Collected data:
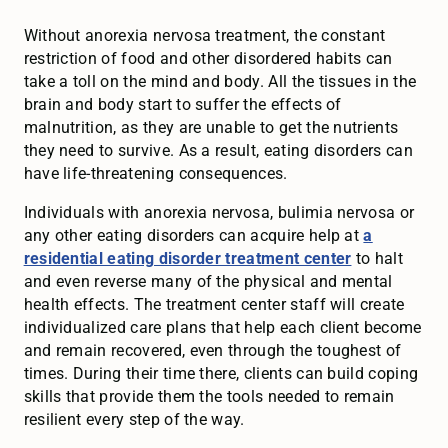
Without anorexia nervosa treatment, the constant
restriction of food and other disordered habits can
take a toll on the mind and body. All the tissues in the
brain and body start to suffer the effects of
malnutrition, as they are unable to get the nutrients
they need to survive. As a result, eating disorders can
have life-threatening consequences.
Individuals with anorexia nervosa, bulimia nervosa or
any other eating disorders can acquire help at
a
residential eating disorder treatment center
to halt
and even reverse many of the physical and mental
health effects. The treatment center staff will create
individualized care plans that help each client become
and remain recovered, even through the toughest of
times. During their time there, clients can build coping
skills that provide them the tools needed to remain
resilient every step of the way.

__Goal of the exercise__. Each line that contains the string "nervosa" should be copied from the data above.

__Answer box__.
Without anorexia nervosa treatment, the constant
Individuals with anorexia nervosa, bulimia nervosa or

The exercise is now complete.